Оставив обоих убитых, я поспешил мимо горящего дома в гараж, где стоял автомобиль доктора Хойла. Бак был залит доверху, машина оказалась на ходу. Я проехал к университету напрямик через разрушенный город. Остальные разведчики вернулись раньше меня, но они ничего не разыскали. Правда, профессор Фэрмид привел откуда-то шотландского пони, но бедное животное оставили привязанным в стойле без корма, и оно за несколько дней так ослабело, что не могло нести тяжести. Кое-кто из нас хотел отпустить пони, но я настоял на том, чтобы взять его с собой: мы могли забить его, если выйдут продукты.
Когда мы отправились в путь, нас было сорок семь человек, причем большинство женщины и дети. В автомобиль усадили декана факультета, старика, вконец подавленного событиями прошедшей недели, нескольких детишек и престарелую мать профессора Фэрмида. За руль сел молодой преподаватель английской филологии Уотроп, которого тяжело ранили в ногу. Остальные шли пешком. Профессор Фэрмид вел пони.
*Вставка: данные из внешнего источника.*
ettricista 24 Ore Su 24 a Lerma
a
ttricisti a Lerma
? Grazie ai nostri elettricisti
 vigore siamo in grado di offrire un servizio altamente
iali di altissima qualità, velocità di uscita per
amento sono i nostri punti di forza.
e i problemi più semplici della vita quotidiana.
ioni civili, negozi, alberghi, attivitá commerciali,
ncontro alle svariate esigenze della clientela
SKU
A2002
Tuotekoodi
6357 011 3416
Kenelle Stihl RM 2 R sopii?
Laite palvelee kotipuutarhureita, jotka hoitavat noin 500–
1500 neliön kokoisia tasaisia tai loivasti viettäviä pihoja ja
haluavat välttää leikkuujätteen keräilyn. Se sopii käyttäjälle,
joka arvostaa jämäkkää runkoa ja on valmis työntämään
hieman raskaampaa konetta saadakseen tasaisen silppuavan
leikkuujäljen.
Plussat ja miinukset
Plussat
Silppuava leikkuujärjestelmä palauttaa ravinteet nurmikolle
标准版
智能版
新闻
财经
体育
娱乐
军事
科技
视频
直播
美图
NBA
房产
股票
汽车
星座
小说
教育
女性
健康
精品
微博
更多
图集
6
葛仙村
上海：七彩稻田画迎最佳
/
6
Стоял яркий летний день, но дым от пожаров совершенно застлал небо, и лишь временами тускло просвечивал зловеще неподвижный багровый диск. Мы уже попривыкли к багровому солнцу. Но к дыму привыкнуть не могли. Он щипал ноздри, веки у всех воспалились. Мы взяли курс на юго-восток, двигаясь по бесконечным окраинным кварталам вдоль низких холмов, подступавших к равнине, где раскинулся город. Только этой дорогой могли мы выйти в сельскую местность.
Продвигались мы вперед медленно. Женщины и дети не могли идти быстрее. Они не умели ходить так, как люди ходят теперь. Да, в сущности, мы совсем не умели ходить. Я и сам научился только после чумы. Поэтому всем приходилось равняться на самого слабого, а разбиться на группы мы не решались из-за грабителей. Их, правда, становилось меньше, этих зверей в человеческом облике: многих скосила чума, – но все же повсюду еще порядочно шныряло банд. По пути нам попадалось немало прекрасных особняков, но гораздо чаще глазу открывались дымящиеся руины. Впрочем, бандиты, казалось, утолили свою безумную жажду уничтожения и реже поджигали теперь дома.
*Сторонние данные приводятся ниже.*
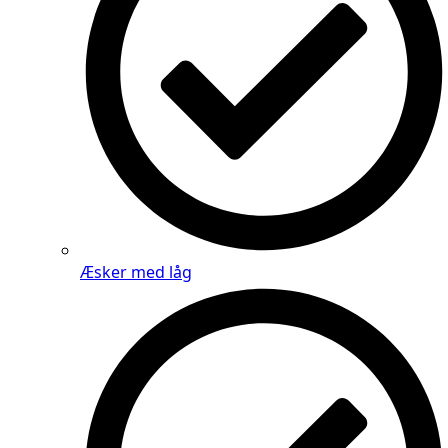
Æsker med låg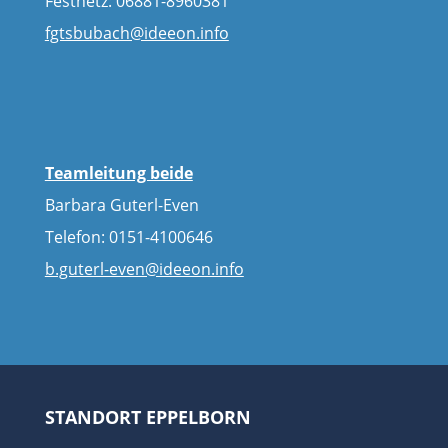
Festnetz: 06881-8960381
fgtsbubach@ideeon.info
Teamleitung beide
Barbara Guterl-Even
Telefon: 0151-4100646
b.guterl-even@ideeon.info
STANDORT EPPELBORN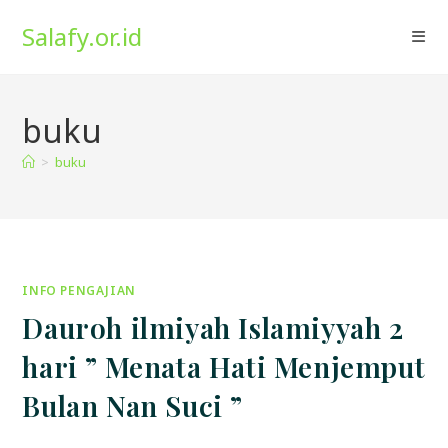
Skip
Salafy.or.id
to
content
buku
>
buku
INFO PENGAJIAN
Dauroh ilmiyah Islamiyyah 2
hari ” Menata Hati Menjemput
Bulan Nan Suci ”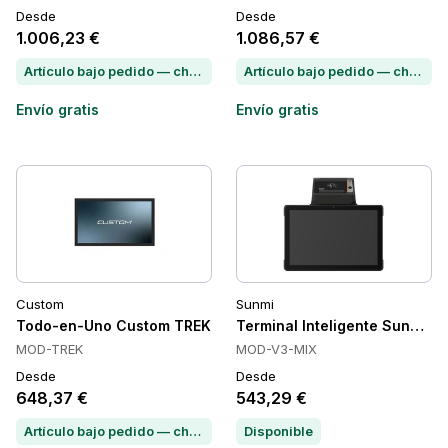
Desde
Desde
1.006,23 €
1.086,57 €
Artículo bajo pedido — chatea para conocer el plazo de entrega
Artículo bajo pedido — chatea para conocer el plazo de entrega
Envío gratis
Envío gratis
Custom
Sunmi
Todo-en-Uno Custom TREK
Terminal Inteligente Sunmi V3
MOD-TREK
MOD-V3-MIX
Desde
Desde
648,37 €
543,29 €
Artículo bajo pedido — chatea para conocer el plazo de entrega
Disponible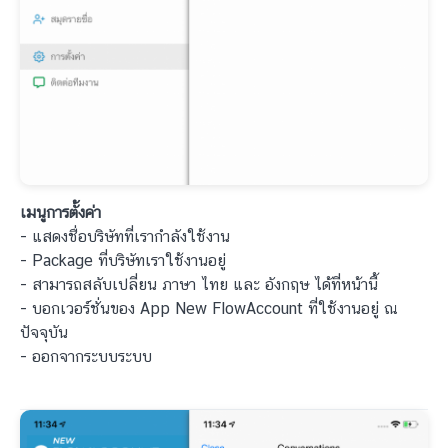
เมนูการตั้งค่า
- แสดงชื่อบริษัทที่เรากำลังใช้งาน
- Package ที่บริษัทเราใช้งานอยู่
- สามารถสลับเปลี่ยน ภาษา ไทย และ อังกฤษ ได้ที่หน้านี้
- บอกเวอร์ชั่นของ App New FlowAccount ที่ใช้งานอยู่ ณ
ปัจจุบัน
- ออกจากระบบระบบ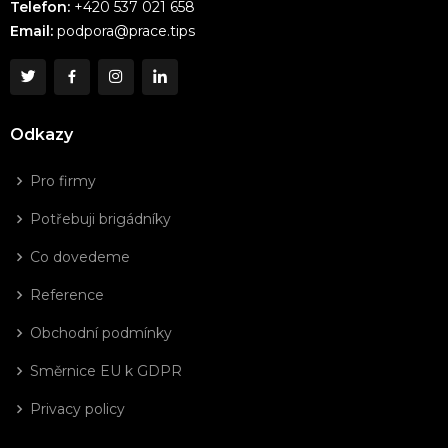
Telefon:
+420 537 021 658
Email:
podpora@prace.tips
Odkazy
Pro firmy
Potřebuji brigádníky
Co dovedeme
Reference
Obchodní podmínky
Směrnice EU k GDPR
Privacy policy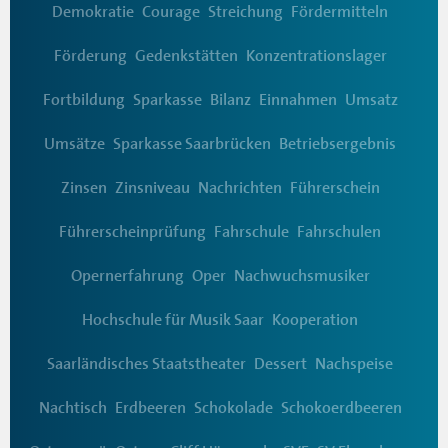
Demokratie
Courage
Streichung
Fördermitteln
Förderung
Gedenkstätten
Konzentrationslager
Fortbildung
Sparkasse
Bilanz
Einnahmen
Umsatz
Umsätze
Sparkasse Saarbrücken
Betriebsergebnis
Zinsen
Zinsniveau
Nachrichten
Führerschein
Führerscheinprüfung
Fahrschule
Fahrschulen
Opernerfahrung
Oper
Nachwuchsmusiker
Hochschule für Musik Saar
Kooperation
Saarländisches Staatstheater
Dessert
Nachspeise
Nachtisch
Erdbeeren
Schokolade
Schokoerdbeeren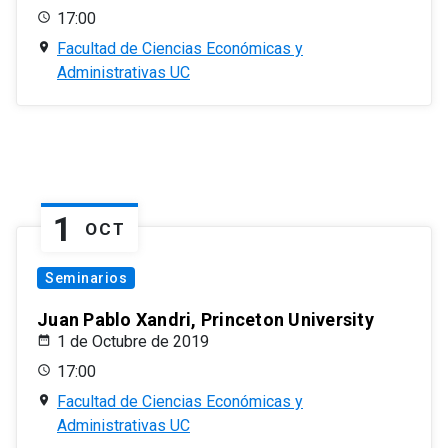
17:00
Facultad de Ciencias Económicas y
Administrativas UC
1
OCT
Seminarios
Juan Pablo Xandri, Princeton University
1 de Octubre de 2019
17:00
Facultad de Ciencias Económicas y
Administrativas UC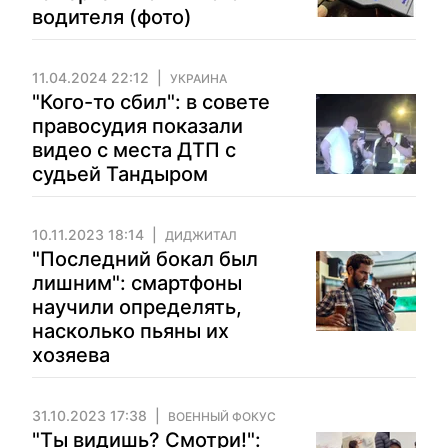
водителя (фото)
11.04.2024 22:12
УКРАИНА
"Кого-то сбил": в совете
правосудия показали
видео с места ДТП с
судьей Тандыром
10.11.2023 18:14
ДИДЖИТАЛ
"Последний бокал был
лишним": смартфоны
научили определять,
насколько пьяны их
хозяева
31.10.2023 17:38
ВОЕННЫЙ ФОКУС
"Ты видишь? Смотри!":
Мы осматривали частные гаражи в надежде найти исправный автомобиль или горючее. Поиски наши не увенчались успехом. Беженцы захватили все средства передвижения. Около одного такого гаража мы потеряли Калгэна, чудесного юношу: его подстрелили, когда он шел через лужайку. Это был единственный убитый среди нас, хотя в другой раз какой-то пьяный негодяй совершенно неожиданно открыл по нам огонь. К счастью, он палил не целясь, и мы прикончили его, прежде чем он ранил кого-нибудь.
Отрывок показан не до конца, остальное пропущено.